I'm no expert in programming (though I'm starting to flirt with python a bit), but given the days of the desktop are numbered and its death sentence could be 9 (corny joke), eventually microsoft will be forced to stop supporting older versions (XP stops this year, and vista and 7 will probably be around for a while but 6-7 years seems like a max) and the desktop in windows (at least have we also knew it, so what is Bible Work's long term strategy? They only recently created a very basic port for Mac Desktop, but the trend seems to be going mobile, so what do you think? They seem to be very resistant to the move towards touch, mobile, etc. over there, but this could apply to a lot of companies and programs also. Thoughts? 


Sent from my iPad using Tapatalk
Joseph G. 
Québec, QC


----------



## Semper Fidelis (Nov 11, 2012)

Though mobile is certainly gaining traction, the desktop will not become obsolete. Perhaps the majority of users may migrate to it but there are apps that will just never be as efficient on a tablet interface.


----------



## SolaScriptura (Nov 11, 2012)

I doubt that Bibleworks is doomed. It fills a niche.

I've spent a LOT of money and a lot of time on Logos, but I can say that for some things I still prefer Bibleworks.
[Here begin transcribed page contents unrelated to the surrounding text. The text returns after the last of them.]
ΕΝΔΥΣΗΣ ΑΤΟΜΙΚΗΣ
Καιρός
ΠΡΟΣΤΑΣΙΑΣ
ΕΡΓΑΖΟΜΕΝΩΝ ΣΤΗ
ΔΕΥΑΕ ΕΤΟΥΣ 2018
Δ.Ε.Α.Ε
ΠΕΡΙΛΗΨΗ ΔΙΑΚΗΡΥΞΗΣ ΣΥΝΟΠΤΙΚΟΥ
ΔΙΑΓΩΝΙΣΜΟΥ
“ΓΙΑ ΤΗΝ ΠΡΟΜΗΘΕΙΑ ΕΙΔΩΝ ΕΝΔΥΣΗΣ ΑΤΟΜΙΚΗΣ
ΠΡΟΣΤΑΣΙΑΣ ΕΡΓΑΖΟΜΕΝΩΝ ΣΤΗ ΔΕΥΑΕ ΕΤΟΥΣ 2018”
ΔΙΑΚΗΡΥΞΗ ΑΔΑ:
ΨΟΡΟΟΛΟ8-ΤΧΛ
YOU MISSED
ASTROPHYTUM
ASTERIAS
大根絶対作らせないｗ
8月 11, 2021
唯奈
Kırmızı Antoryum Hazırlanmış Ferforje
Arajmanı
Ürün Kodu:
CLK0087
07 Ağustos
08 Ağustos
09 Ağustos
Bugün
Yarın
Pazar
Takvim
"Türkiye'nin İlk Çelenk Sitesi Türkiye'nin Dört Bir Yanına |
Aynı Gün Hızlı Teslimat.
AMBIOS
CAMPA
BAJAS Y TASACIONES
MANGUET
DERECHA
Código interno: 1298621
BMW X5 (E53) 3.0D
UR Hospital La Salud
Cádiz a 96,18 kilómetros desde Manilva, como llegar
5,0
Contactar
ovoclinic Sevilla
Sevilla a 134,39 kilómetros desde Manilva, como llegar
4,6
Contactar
I doubt I'm alone.


----------



## jogri17 (Nov 11, 2012)

Semper Fidelis said:


> Though mobile is certainly gaining traction, the desktop will not become obsolete. Perhaps the majority of users may migrate to it but there are apps that will just never be as efficient on a tablet interface.



My reference to desktop isn't to the type of computer, but rather to the user interface in windows (that place that used to have a start menu). 


Sent from my iPad using Tapatalk
Joseph G. 
Québec, QC


----------



## emellott (Nov 15, 2012)

*Response to Post*

I am submitting this through a friend (Edward Mellott) who has posting privileges.

To begin with I do not understand the purpose of the post. It seems to be more aimed at doing harm to the company than raising legitimate questions. But in any case I disagree with almost every statement in the post. Briefly:

1. The global market may be heavy on mobile devices right now but serious work will never be done on a mobile device. Real work requires screen real estate, computing power and a pointing device more accurate than a finger. The iPad is a toy. I have one. I know. Look at the 20 most popular and the twenty top grossing apps. They are all games. It is good for games and e-mail - as long as the messages are short and uncomplicated. Desktops are not going away and Intel Win applications are not going away. The vast majority of serious users will do serious work on a desktop computer. Microsoft has never said that they want all apps to migrate to Metro. At the present time Metro is a windowless application with severe limitations on the applications. Metro is aimed at the mobile market and compute intensive and work intensive applications do not work at all well on mobile devices. BibleWorks is a serious tool, not a toy. For that reason we have decided to commit only limited resources to mobile devices.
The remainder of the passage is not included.